Now, in that context, Stata works with various rules,
including evaluation of expressions like +1 and ignoring
spaces which are not explicitly given within
" ". The consequence, which may surprise you, is that
local i+1 3
is equivalent to
local i +13
or
local i 13
i.e. we end up with a local macro containing "13".
Two principles to carry forward are these:
1. Stata looks at your code character by character.
2. At any point it has (a range of) expectations:
depending on those expectations certain characters may
even get ignored.
In fact, you're very used to part of 2. already.
You know it makes no difference whether you say
di 2 + 2
di 2+2
di 2+ 2
etc. -- and most of the time that is a real feature --
although you might be surprised by the results of
di 2 + 2 3
If you are surprised, it is because of your assigning meanings
to that expression, which Stata knows nothing about,
either in that context or indeed in any other.

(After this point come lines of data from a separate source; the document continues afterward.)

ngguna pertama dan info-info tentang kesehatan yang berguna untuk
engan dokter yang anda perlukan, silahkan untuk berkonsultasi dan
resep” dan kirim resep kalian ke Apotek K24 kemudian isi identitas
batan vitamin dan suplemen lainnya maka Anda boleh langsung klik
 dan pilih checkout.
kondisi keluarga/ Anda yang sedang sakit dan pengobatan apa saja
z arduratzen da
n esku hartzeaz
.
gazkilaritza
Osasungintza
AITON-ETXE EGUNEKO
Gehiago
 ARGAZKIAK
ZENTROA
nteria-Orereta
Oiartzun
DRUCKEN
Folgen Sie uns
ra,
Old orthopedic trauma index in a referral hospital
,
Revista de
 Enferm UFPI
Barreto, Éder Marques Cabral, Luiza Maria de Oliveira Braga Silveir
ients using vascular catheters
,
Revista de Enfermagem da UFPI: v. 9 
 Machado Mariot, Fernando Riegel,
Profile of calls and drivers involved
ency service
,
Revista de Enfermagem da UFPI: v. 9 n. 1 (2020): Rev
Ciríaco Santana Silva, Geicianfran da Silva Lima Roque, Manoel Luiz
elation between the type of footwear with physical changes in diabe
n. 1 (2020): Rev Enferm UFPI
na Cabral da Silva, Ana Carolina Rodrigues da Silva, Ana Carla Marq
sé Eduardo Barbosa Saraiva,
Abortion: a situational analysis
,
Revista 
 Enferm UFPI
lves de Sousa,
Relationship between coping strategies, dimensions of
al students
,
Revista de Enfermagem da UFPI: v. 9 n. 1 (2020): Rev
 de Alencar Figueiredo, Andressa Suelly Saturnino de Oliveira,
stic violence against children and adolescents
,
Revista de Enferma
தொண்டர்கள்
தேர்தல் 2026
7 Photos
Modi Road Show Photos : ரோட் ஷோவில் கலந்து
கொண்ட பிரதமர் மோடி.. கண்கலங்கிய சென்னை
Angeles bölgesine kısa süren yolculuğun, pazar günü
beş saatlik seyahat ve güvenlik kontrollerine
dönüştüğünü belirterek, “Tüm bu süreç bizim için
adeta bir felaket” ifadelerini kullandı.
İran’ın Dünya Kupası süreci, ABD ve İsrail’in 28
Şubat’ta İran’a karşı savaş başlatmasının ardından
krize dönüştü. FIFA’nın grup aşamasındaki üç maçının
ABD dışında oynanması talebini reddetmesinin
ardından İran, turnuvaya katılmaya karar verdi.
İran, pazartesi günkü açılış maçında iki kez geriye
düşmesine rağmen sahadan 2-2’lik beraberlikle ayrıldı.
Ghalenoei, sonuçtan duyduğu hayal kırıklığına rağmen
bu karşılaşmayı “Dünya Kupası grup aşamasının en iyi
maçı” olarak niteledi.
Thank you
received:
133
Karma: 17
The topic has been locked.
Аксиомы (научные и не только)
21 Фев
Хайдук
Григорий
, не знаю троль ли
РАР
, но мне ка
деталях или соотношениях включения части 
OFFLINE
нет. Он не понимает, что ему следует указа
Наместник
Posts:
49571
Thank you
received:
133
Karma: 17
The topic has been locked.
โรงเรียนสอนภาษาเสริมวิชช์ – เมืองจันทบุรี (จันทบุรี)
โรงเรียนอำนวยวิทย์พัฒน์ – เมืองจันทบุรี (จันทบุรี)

Stata knows rather little about what its own expressions
mean to itself, and nothing whatsoever about what they
mean to you. It would get an E on semantics, but an A on
its own syntax.
Back now to `i+1'. In the line
gen double peryt`i+1' = pery`i'
Stata sees, grouping characters, and skipping
over a lot of detailed reasoning,
"gen " OK -- command
"double " OK -- variable type makes sense given -gen-
"peryt" OK -- start of new variable name
` OK -- start of local macro name
i OK -- legal character within macro name
+ not OK -- illegal character within macro name,
but I'm going to ignore it;
the legal part of name has ended, so I am just
going to wait until I see the matching `
' OK -- end of local macro name
What has Stata got? `i' after ignoring "+1", and that
Stata knows about.
At this point a very fair question would be _why_ does
Stata ignore such characters within macro names?
Why doesn't it squawk?
I don't know, and there at least two plausible explanations:
1. This is really a bug, or at least an unintended side-effect
of the way parsing is implemented.
2. This is really a feature. In other examples, it can be
seen that given
local lue 42
di `lue'
di `lue '
di `lue '
all produce the same result, so trailing spaces are
ignored, whereas the same isn't true of leading spaces.
Perhaps somebody from Stata Corp can say more.

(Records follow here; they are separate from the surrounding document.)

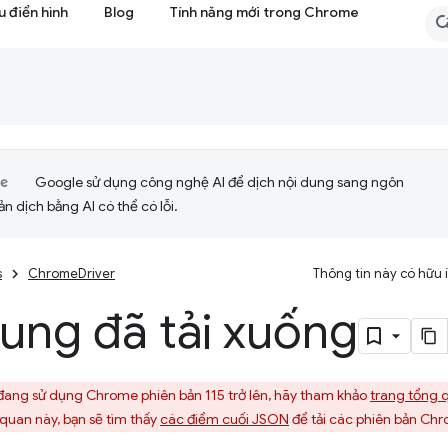
 điển hình
Blog
Tính năng mới trong Chrome
Google sử dụng công nghệ AI để dịch nội dung sang ngôn
ản dịch bằng AI có thể có lỗi.
s
ChromeDriver
Thông tin này có hữu
ung đã tải xuống
ang sử dụng Chrome phiên bản 115 trở lên, hãy tham khảo
trang tổng 
 quan này, bạn sẽ tìm thấy
các điểm cuối JSON
để tải các phiên bản Chr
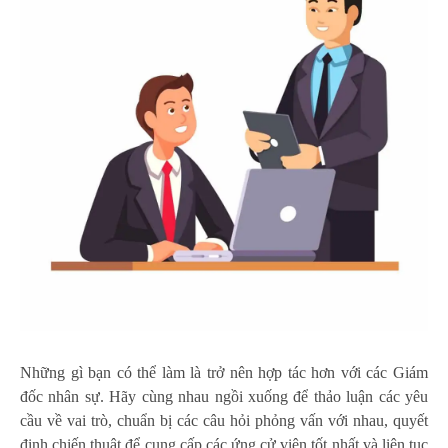
Những gì bạn có thể làm là trở nên hợp tác hơn với các Giám
đốc nhân sự. Hãy cùng nhau ngồi xuống để thảo luận các yêu
cầu về vai trò, chuẩn bị các câu hỏi phỏng vấn với nhau, quyết
định chiến thuật để cung cấp các ứng cử viên tốt nhất và liên tục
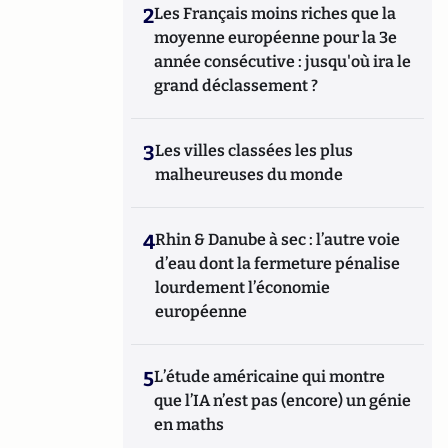
2
Les Français moins riches que la
moyenne européenne pour la 3e
année consécutive : jusqu'où ira le
grand déclassement ?
3
Les villes classées les plus
malheureuses du monde
4
Rhin & Danube à sec : l’autre voie
d’eau dont la fermeture pénalise
lourdement l’économie
européenne
5
L’étude américaine qui montre
que l’IA n’est pas (encore) un génie
en maths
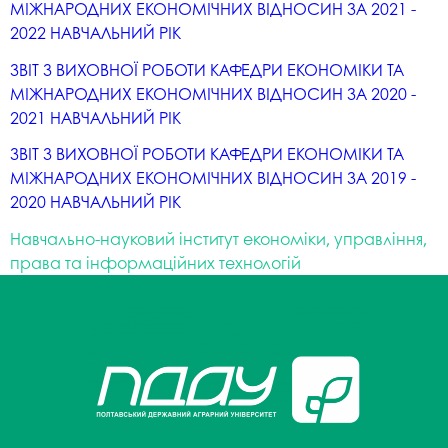
МІЖНАРОДНИХ ЕКОНОМІЧНИХ ВІДНОСИН ЗА 2021 -
2022 НАВЧАЛЬНИЙ РІК
ЗВІТ З ВИХОВНОЇ РОБОТИ КАФЕДРИ ЕКОНОМІКИ ТА
МІЖНАРОДНИХ ЕКОНОМІЧНИХ ВІДНОСИН ЗА 2020 -
2021 НАВЧАЛЬНИЙ РІК
ЗВІТ З ВИХОВНОЇ РОБОТИ КАФЕДРИ ЕКОНОМІКИ ТА
МІЖНАРОДНИХ ЕКОНОМІЧНИХ ВІДНОСИН ЗА 2019 -
2020 НАВЧАЛЬНИЙ РІК
Навчально-науковий інститут економіки, управління,
права та інформаційних технологій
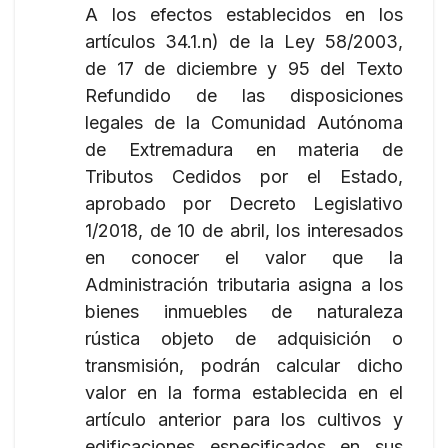
A los efectos establecidos en los
artículos 34.1.n) de la Ley 58/2003,
de 17 de diciembre y 95 del Texto
Refundido de las disposiciones
legales de la Comunidad Autónoma
de Extremadura en materia de
Tributos Cedidos por el Estado,
aprobado por Decreto Legislativo
1/2018, de 10 de abril, los interesados
en conocer el valor que la
Administración tributaria asigna a los
bienes inmuebles de naturaleza
rústica objeto de adquisición o
transmisión, podrán calcular dicho
valor en la forma establecida en el
artículo anterior para los cultivos y
edificaciones especificados en sus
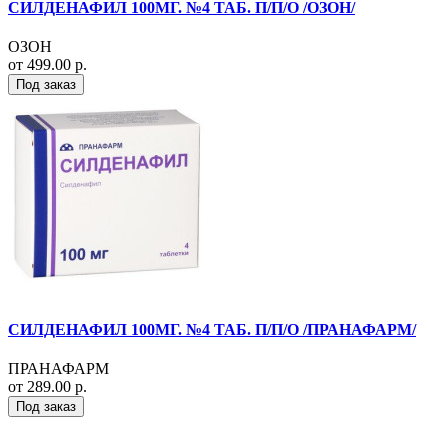
СИЛДЕНАФИЛ 100МГ. №4 ТАБ. П/П/О /ОЗОН/
ОЗОН
от 499.00 р.
Под заказ
СИЛДЕНАФИЛ 100МГ. №4 ТАБ. П/П/О /ПРАНАФАРМ/
ПРАНАФАРМ
от 289.00 р.
Под заказ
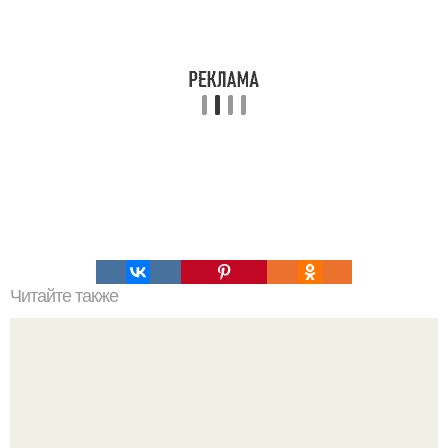
Читайте также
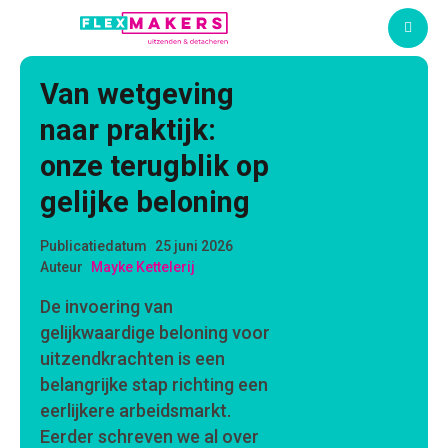
M
Van wetgeving
naar praktijk:
onze terugblik op
gelijke beloning
Publicatiedatum
25 juni 2026
Auteur
Mayke Kettelerij
De invoering van
gelijkwaardige beloning voor
uitzendkrachten is een
belangrijke stap richting een
eerlijkere arbeidsmarkt.
Eerder schreven we al over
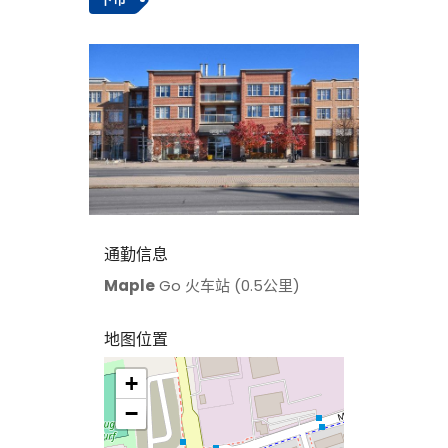
通勤信息
Maple
Go 火车站 (0.5公里)
地图位置
+
>
−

For what you want, there is a way to do it on the fly:
gen double peryt`=`i' + 1' = pery`i'
The `= together signal that an expression follows,
to be evaluated. This syntax was in fact introduced in Stata 7,
but not, I believe, documented at the time.
Another way to do it would be
local j = `i' + 1
gen double peryt`j' = pery`i'
There is more on local macros and on stuff like `=`i' + 1'
in Stata Journal 2(2), 202-222 (2002) and 3(2), 185-202 (2003).